[WHAT TO PRODUCE]
Return the records below exactly; pictures stay out.

Records from a collection

---

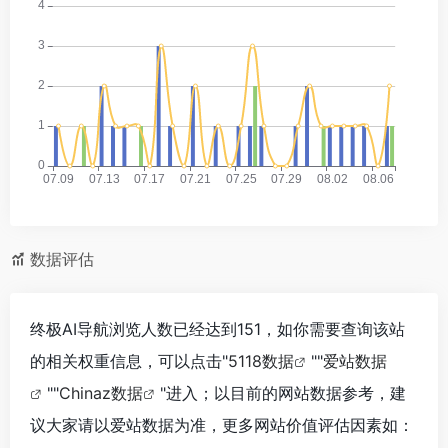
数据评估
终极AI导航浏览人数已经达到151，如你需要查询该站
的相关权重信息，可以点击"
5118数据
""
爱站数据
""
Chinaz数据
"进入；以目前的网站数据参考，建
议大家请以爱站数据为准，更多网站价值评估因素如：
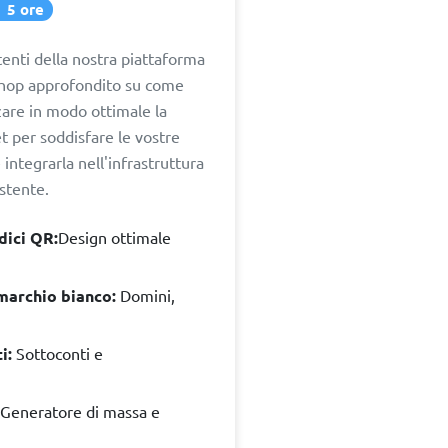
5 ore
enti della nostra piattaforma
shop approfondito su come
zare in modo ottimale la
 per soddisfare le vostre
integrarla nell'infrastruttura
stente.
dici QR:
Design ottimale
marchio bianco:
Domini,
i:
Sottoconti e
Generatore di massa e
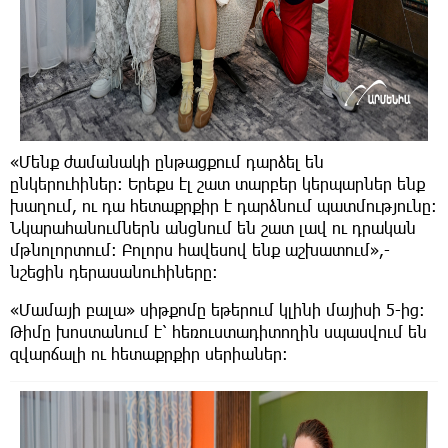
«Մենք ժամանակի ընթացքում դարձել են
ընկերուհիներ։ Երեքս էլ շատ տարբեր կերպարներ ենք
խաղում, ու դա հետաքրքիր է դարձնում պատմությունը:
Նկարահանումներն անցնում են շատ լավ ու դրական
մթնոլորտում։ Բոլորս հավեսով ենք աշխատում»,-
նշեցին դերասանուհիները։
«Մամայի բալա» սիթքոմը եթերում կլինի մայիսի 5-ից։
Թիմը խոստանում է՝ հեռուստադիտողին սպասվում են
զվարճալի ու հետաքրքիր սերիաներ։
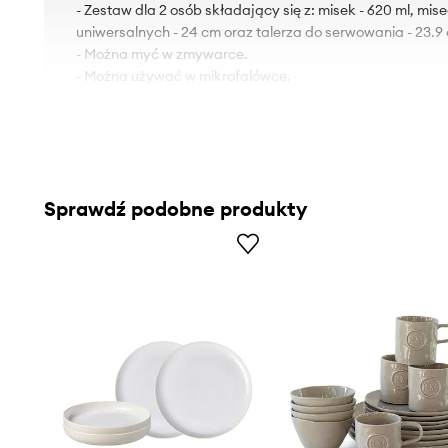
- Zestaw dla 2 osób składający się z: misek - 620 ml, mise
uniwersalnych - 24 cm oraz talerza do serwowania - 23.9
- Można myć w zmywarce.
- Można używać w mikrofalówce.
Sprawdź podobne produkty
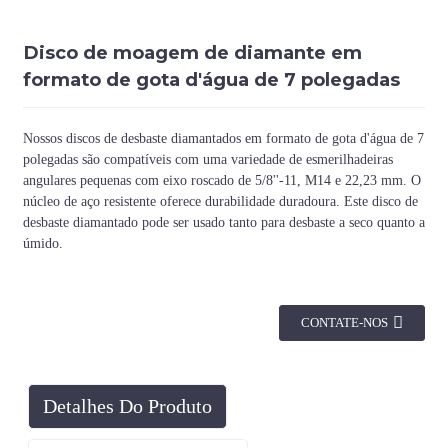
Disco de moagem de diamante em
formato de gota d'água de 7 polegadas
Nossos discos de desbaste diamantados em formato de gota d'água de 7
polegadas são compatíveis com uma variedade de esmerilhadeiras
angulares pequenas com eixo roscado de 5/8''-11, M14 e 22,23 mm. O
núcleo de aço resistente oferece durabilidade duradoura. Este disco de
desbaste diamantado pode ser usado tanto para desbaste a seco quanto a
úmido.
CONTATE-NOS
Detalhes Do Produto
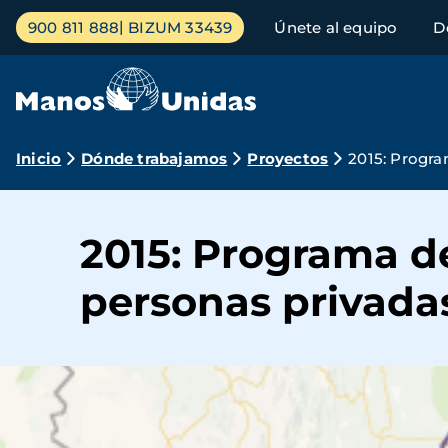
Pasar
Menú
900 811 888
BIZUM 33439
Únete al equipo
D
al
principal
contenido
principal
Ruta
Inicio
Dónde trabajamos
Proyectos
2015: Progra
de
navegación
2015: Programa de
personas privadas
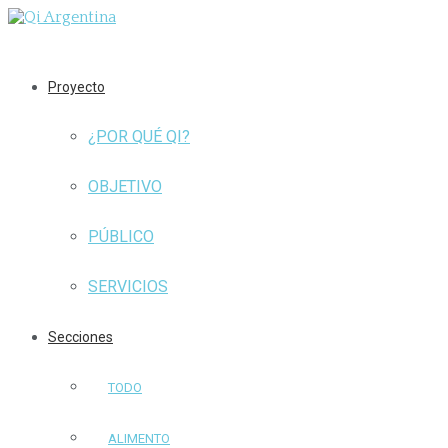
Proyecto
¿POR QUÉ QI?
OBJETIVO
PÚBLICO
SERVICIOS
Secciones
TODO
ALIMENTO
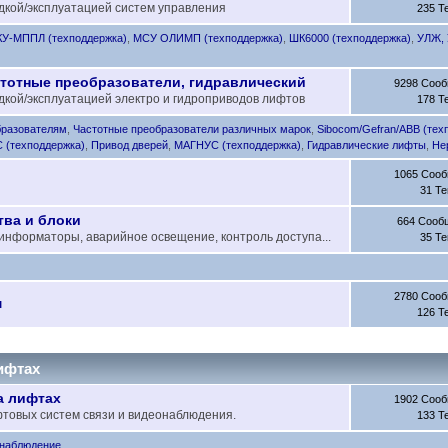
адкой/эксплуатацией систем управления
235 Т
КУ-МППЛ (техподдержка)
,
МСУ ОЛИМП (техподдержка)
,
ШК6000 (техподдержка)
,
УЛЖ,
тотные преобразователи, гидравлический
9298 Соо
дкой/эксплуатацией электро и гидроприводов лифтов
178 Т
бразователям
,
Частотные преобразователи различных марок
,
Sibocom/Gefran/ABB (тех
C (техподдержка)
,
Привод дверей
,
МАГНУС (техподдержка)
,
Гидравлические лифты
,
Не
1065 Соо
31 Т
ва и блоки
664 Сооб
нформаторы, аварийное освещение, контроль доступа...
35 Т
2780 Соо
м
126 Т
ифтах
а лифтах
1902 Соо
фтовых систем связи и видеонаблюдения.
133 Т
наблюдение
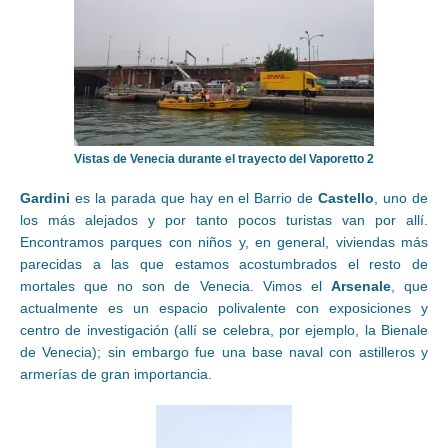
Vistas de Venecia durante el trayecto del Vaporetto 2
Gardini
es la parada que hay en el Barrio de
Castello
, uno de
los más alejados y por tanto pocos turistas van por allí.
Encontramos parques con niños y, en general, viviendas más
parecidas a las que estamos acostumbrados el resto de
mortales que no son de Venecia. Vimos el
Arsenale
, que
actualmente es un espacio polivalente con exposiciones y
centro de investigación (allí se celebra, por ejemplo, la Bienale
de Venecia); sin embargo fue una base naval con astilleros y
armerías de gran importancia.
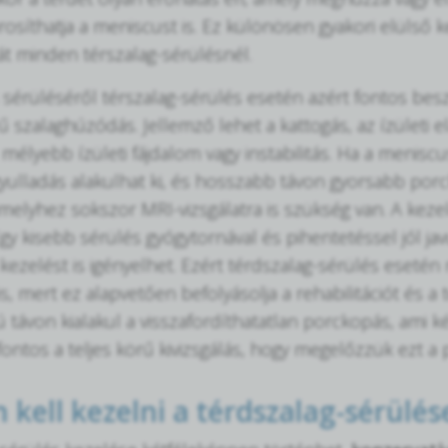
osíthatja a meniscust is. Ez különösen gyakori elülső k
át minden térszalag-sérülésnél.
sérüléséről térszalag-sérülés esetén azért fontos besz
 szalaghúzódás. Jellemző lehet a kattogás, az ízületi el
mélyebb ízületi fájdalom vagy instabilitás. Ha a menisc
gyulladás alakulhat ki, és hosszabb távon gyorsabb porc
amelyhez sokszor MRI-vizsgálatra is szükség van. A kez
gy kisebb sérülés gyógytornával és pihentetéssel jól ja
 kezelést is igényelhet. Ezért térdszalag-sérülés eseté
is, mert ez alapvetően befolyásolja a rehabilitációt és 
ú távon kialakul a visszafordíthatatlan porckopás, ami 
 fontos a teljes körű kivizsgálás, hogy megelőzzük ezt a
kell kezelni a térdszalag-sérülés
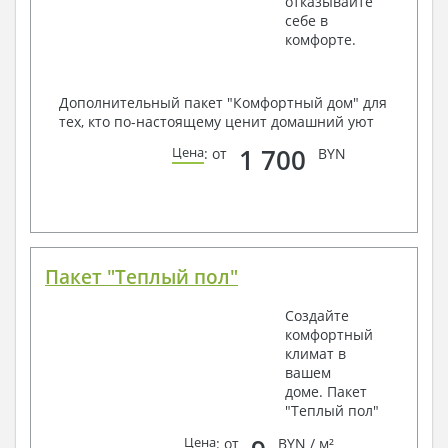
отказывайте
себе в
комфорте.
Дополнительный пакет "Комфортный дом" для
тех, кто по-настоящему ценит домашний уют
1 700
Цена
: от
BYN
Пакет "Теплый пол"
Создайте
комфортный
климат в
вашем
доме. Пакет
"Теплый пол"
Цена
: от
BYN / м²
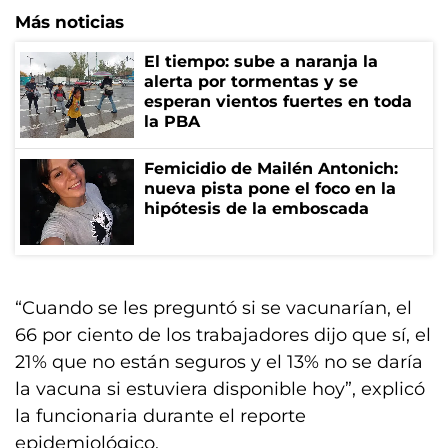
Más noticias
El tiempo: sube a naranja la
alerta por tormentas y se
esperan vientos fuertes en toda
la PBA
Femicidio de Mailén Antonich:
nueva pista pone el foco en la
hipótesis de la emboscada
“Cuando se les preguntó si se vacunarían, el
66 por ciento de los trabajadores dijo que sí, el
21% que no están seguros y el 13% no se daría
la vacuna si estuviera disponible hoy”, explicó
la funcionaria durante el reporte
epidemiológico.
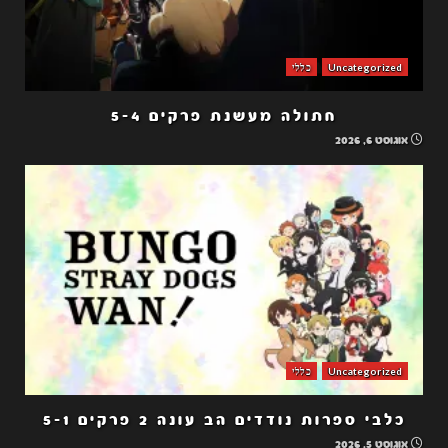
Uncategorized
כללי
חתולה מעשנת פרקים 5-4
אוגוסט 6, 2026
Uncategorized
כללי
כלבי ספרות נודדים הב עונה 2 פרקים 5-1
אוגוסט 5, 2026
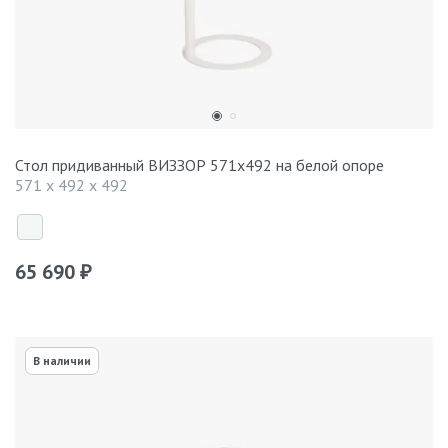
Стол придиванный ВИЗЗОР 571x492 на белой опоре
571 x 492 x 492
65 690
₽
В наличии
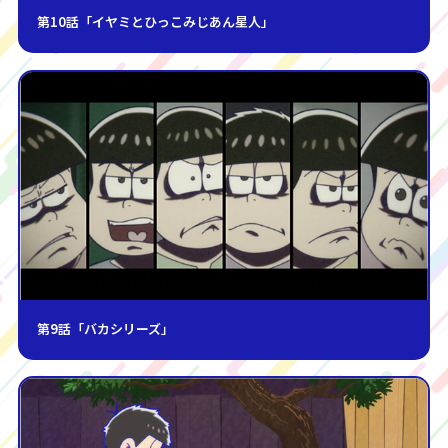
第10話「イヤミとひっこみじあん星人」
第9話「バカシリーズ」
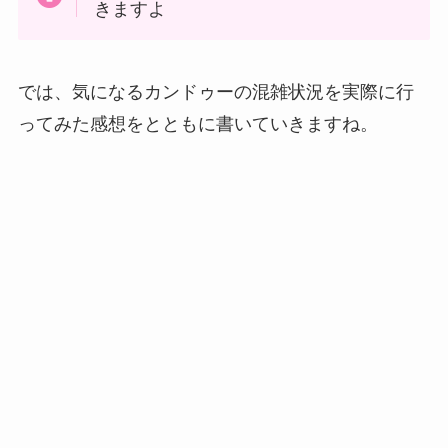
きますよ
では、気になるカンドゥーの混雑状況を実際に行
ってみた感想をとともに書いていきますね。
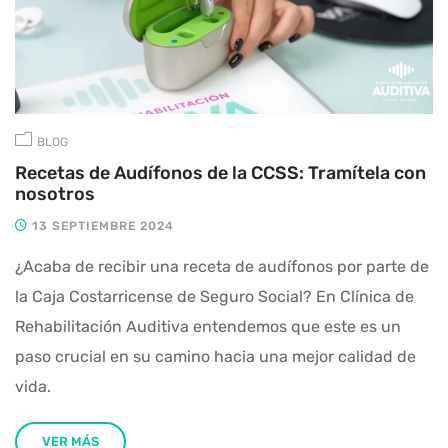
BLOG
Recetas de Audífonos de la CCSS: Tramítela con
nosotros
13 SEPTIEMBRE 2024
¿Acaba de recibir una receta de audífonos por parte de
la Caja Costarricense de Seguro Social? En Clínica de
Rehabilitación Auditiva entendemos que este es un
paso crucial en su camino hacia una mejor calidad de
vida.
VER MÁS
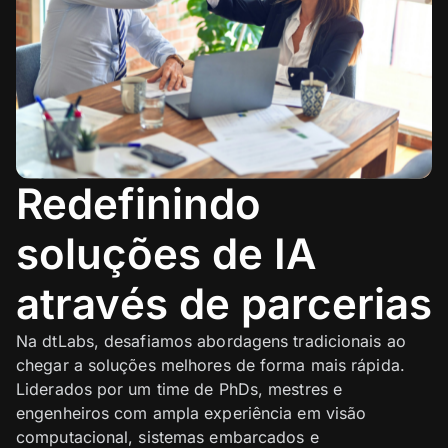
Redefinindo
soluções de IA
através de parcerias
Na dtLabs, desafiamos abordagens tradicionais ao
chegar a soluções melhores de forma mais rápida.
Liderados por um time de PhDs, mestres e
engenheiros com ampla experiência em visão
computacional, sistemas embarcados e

---

[OUTPUT OF THE TASK]
数据评估
终极AI导航浏览人数已经达到151，如你需要查询该站
的相关权重信息，可以点击"
5118数据
""
爱站数据
""
Chinaz数据
"进入；以目前的网站数据参考，建
议大家请以爱站数据为准，更多网站价值评估因素如：
5 ore
enti della nostra piattaforma
shop approfondito su come
zare in modo ottimale la
 per soddisfare le vostre
integrarla nell'infrastruttura
stente.
dici QR:
Design ottimale
marchio bianco:
Domini,
i:
Sottoconti e
Generatore di massa e
«Մենք ժամանակի ընթացքում դարձել են
ընկերուհիներ։ Երեքս էլ շատ տարբեր կերպարներ ենք
խաղում, ու դա հետաքրքիր է դարձնում պատմությունը:
Նկարահանումներն անցնում են շատ լավ ու դրական
մթնոլորտում։ Բոլորս հավեսով ենք աշխատում»,-
նշեցին դերասանուհիները։
«Մամայի բալա» սիթքոմը եթերում կլինի մայիսի 5-ից։
Թիմը խոստանում է՝ հեռուստադիտողին սպասվում են
զվարճալի ու հետաքրքիր սերիաներ։
- Zestaw dla 2 osób składający się z: misek - 620 ml, mise
uniwersalnych - 24 cm oraz talerza do serwowania - 23.9
- Można myć w zmywarce.
- Można używać w mikrofalówce.
Sprawdź podobne produkty
Disco de moagem de diamante em
formato de gota d'água de 7 polegadas
Nossos discos de desbaste diamantados em formato de gota d'água de 7
polegadas são compatíveis com uma variedade de esmerilhadeiras
angulares pequenas com eixo roscado de 5/8''-11, M14 e 22,23 mm. O
núcleo de aço resistente oferece durabilidade duradoura. Este disco de
desbaste diamantado pode ser usado tanto para desbaste a seco quanto a
úmido.
CONTATE-NOS
Detalhes Do Produto
Pasar
Menú
900 811 888
BIZUM 33439
Únete al equipo
D
al
principal
contenido
principal
Ruta
Inicio
Dónde trabajamos
Proyectos
2015: Progra
de
navegación
2015: Programa de
personas privadas
Proyecto
¿POR QUÉ QI?
OBJETIVO
PÚBLICO
SERVICIOS
Secciones
TODO
ALIMENTO
адкой/эксплуатацией систем управления
235 Т
КУ-МППЛ (техподдержка)
,
МСУ ОЛИМП (техподдержка)
,
ШК6000 (техподдержка)
,
УЛЖ,
тотные преобразователи, гидравлический
9298 Соо
дкой/эксплуатацией электро и гидроприводов лифтов
178 Т
бразователям
,
Частотные преобразователи различных марок
,
Sibocom/Gefran/ABB (тех
C (техподдержка)
,
Привод дверей
,
МАГНУС (техподдержка)
,
Гидравлические лифты
,
Не
1065 Соо
31 Т
ва и блоки
664 Сооб
нформаторы, аварийное освещение, контроль доступа...
35 Т
2780 Соо
м
126 Т
ифтах
а лифтах
1902 Соо
фтовых систем связи и видеонаблюдения.
133 Т
наблюдение
Vistas de Venecia durante el trayecto del Vaporetto 2
Gardini
es la parada que hay en el Barrio de
Castello
, uno de
los más alejados y por tanto pocos turistas van por allí.
Encontramos parques con niños y, en general, viviendas más
parecidas a las que estamos acostumbrados el resto de
mortales que no son de Venecia. Vimos el
Arsenale
, que
actualmente es un espacio polivalente con exposiciones y
centro de investigación (allí se celebra, por ejemplo, la Bienale
de Venecia); sin embargo fue una base naval con astilleros y
armerías de gran importancia.
osíthatja a meniscust is. Ez különösen gyakori elülső k
át minden térszalag-sérülésnél.
sérüléséről térszalag-sérülés esetén azért fontos besz
 szalaghúzódás. Jellemző lehet a kattogás, az ízületi el
mélyebb ízületi fájdalom vagy instabilitás. Ha a menisc
gyulladás alakulhat ki, és hosszabb távon gyorsabb porc
amelyhez sokszor MRI-vizsgálatra is szükség van. A kez
gy kisebb sérülés gyógytornával és pihentetéssel jól ja
 kezelést is igényelhet. Ezért térdszalag-sérülés eseté
is, mert ez alapvetően befolyásolja a rehabilitációt és 
ú távon kialakul a visszafordíthatatlan porckopás, ami 
 fontos a teljes körű kivizsgálás, hogy megelőzzük ezt a
kell kezelni a térdszalag-sérülés
отказывайте
себе в
комфорте.
Дополнительный пакет "Комфортный дом" для
тех, кто по-настоящему ценит домашний уют
1 700
Цена
: от
BYN
Пакет "Теплый пол"
Создайте
комфортный
климат в
вашем
доме. Пакет
"Теплый пол"
Цена
: от
BYN / м²
Más noticias
El tiempo: sube a naranja la
alerta por tormentas y se
esperan vientos fuertes en toda
la PBA
Femicidio de Mailén Antonich:
nueva pista pone el foco en la
hipótesis de la emboscada
“Cuando se les preguntó si se vacunarían, el
66 por ciento de los trabajadores dijo que sí, el
21% que no están seguros y el 13% no se daría
la vacuna si estuviera disponible hoy”, explicó
la funcionaria durante el reporte
epidemiológico.
Uncategorized
כללי
חתולה מעשנת פרקים 5-4
אוגוסט 6, 2026
Uncategorized
כללי
כלבי ספרות נודדים הב עונה 2 פרקים 5-1
אוגוסט 5, 2026
Стол придиванный ВИЗЗОР 571x492 на белой опоре
571 x 492 x 492
65 690
₽
В наличии
第10話「イヤミとひっこみじあん星人」
第9話「バカシリーズ」
きますよ
では、気になるカンドゥーの混雑状況を実際に行
ってみた感想をとともに書いていきますね。
BLOG
Recetas de Audífonos de la CCSS: Tramítela con
nosotros
13 SEPTIEMBRE 2024
¿Acaba de recibir una receta de audífonos por parte de
la Caja Costarricense de Seguro Social? En Clínica de
Rehabilitación Auditiva entendemos que este es un
paso crucial en su camino hacia una mejor calidad de
vida.
VER MÁS
Redefinindo
soluções de IA
através de parcerias
Na dtLabs, desafiamos abordagens tradicionais ao
chegar a soluções melhores de forma mais rápida.
Liderados por um time de PhDs, mestres e
engenheiros com ampla experiência em visão
computacional, sistemas embarcados e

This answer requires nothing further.